We have all the creativity in the world and are only limited by what is in the brain, although there are just some things wrong with our data.
For that reason, here are my five personal don’t and do as a data scientist.
1. Dropping Data
Don’t: Dropping data without proper analysis.
When we were collecting our data and investigating, it was bound to happen that the data contained missing data or outliers.
I often saw how the data is dropped without any further analysis. Usually, the justification is “There are only a few data” or “ The data would not affect the Machine Learning model.” This line of thought is dangerous.
Do: Drop the data after careful analysis.
I didn’t say that you can’t drop this data but only do this after a thorough analysis.
This missing or outlier data might contain a vital pattern that would help answer our data science question.
2. Relying on Accuracy
Don’t: Only relying on Accuracy to measure the “Success.”
We have already analysed our data and created the machine learning model. This model was then evaluated it showing a 98% accuracy. You then think that it is a useful model already and ready to be deployed. While it is true that higher accuracy could indicate a great model but solely relying on accuracy to measure the data or model success would be wrong.
Do: Measure the “Success” from many other metrics.
Depending on the question we asked, Accuracy might not be the best metric to represent the model; and it often the case. Many metrics out there might better represent our data, such as Precision, Recall, F1, Log Loss, and many more.
For example, we created a model to predict loan default. In the business case, we would not measure the success of the model only based on the accuracy, but we would consider what is essential first. Is predicting the default case would be more important or not? From here, we pick which metric is the best to use.
3. Cherry-Picking
Don’t: Select a subset of data to support your hypothesis.

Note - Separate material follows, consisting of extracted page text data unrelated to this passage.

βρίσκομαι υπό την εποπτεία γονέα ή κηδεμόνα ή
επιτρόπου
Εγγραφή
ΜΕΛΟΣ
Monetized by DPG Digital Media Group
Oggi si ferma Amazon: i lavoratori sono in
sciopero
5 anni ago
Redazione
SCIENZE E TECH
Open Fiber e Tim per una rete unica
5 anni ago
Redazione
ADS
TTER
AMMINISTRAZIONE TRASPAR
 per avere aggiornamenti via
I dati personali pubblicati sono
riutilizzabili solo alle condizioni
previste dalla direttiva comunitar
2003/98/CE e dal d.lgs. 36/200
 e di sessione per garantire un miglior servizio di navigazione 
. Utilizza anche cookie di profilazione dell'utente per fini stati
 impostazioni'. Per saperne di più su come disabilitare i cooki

You have constructed proper research and analysed your data; then, our previous claim is wrong. Then you think, “Would it be better just to select the data that I deemed good for my hypothesis?.” If you feel like this and proceed with selecting only the data supporting your claim, then it’s the wrong thing to do.
Do: Let the data speak as it is.
Let the data show you what pattern they have and work from there. It is hard sometimes to accept that our data did not explain what we want, but if you were only selecting the data you want to see, it would lead to a disastrous decision.

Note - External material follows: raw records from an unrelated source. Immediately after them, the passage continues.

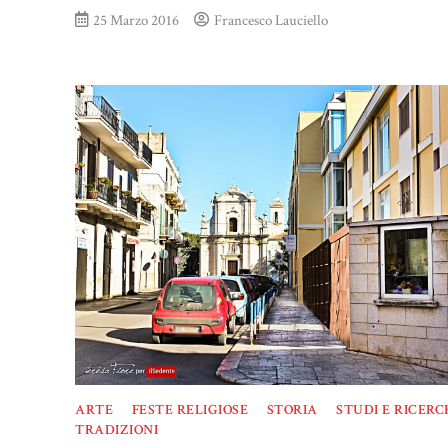
25 Marzo 2016
Francesco Lauciello
ARTE
FESTE RELIGIOSE
STORIA
STUDI E RICERC
TRADIZIONI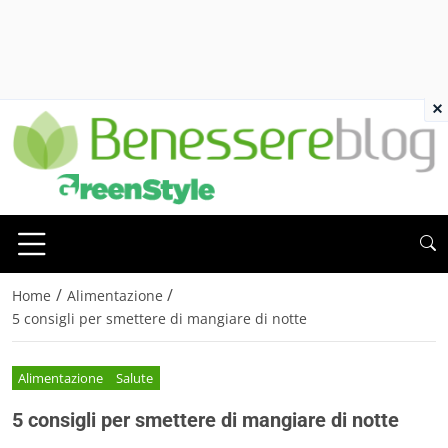
×
/
/
Home
Alimentazione
5 consigli per smettere di mangiare di notte
Alimentazione
Salute
5 consigli per smettere di mangiare di notte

It is also applicable to Machine Learning cases. Yes, selecting a subset of data might improve the accuracy, but be careful because your data would represent not all cases.
For example, when you remove people under 25 years old from your data, the accuracy improves by 25%. It might look good, but your model would not represent any people under 25 years old.
4. Causation is present
Don’t: Assume that correlation means causation without proper analysis
We have the data then we applying correlation analysis. The analysis showed a strong linear correlation between the two variables. Here you think that the relationship happens because one of the variable cause the other variable to be present and vice versa.
While it could be correct, as Data Scientist, you need to have your doubt first because correlation does not mean causation most of the time. Most of the time, things are correlated because of chances.
Do: Find evidence to support a causation assumption.
It takes more than “Pearson” Correlation or “Spearman” Correlation as the evidence. Write proper research methodology and read much literature to find that evidence.
5. Statistical Assumption
Don’t: Use a statistic or Machine Learning model without knowing their assumption.
I often saw aspiring data scientists applying statistic methods (e.g., t-test, ANOVA, Pearson Correlation, etc.) or machine learning models (Linear Regression, Random Forest, Boosting, etc.) without knowing the assumption before using them.
While it could still be useable, the price for violating this assumption would be a less reliable result, which means the statistical analysis or the machine learning model would be misleading.
Do: Read the assumption but do not force the data to follow this assumption.
You need to follow the assumption if you want a trustable result. Take an example; an independent t-test needs the data to be following a normal distribution, independent, and homoscedasticity. Violation of one assumption would mean that the result is less reliable.
In this case, you might think to make the data fit the assumption, but it is also not advisable. While you could try to transform the data into the normal distribution (This is the case that happens most of the time), the original pattern would be gone. It’s much better if you could try another method that the data could fulfil the assumption without doing any transformation or cherry-picking.
Conclusion
Here I showed you my five personal five things to do and don’t as a data scientist. While others might argue that there are many more important things, for me, these five things need to be remembered as a Data Scientist.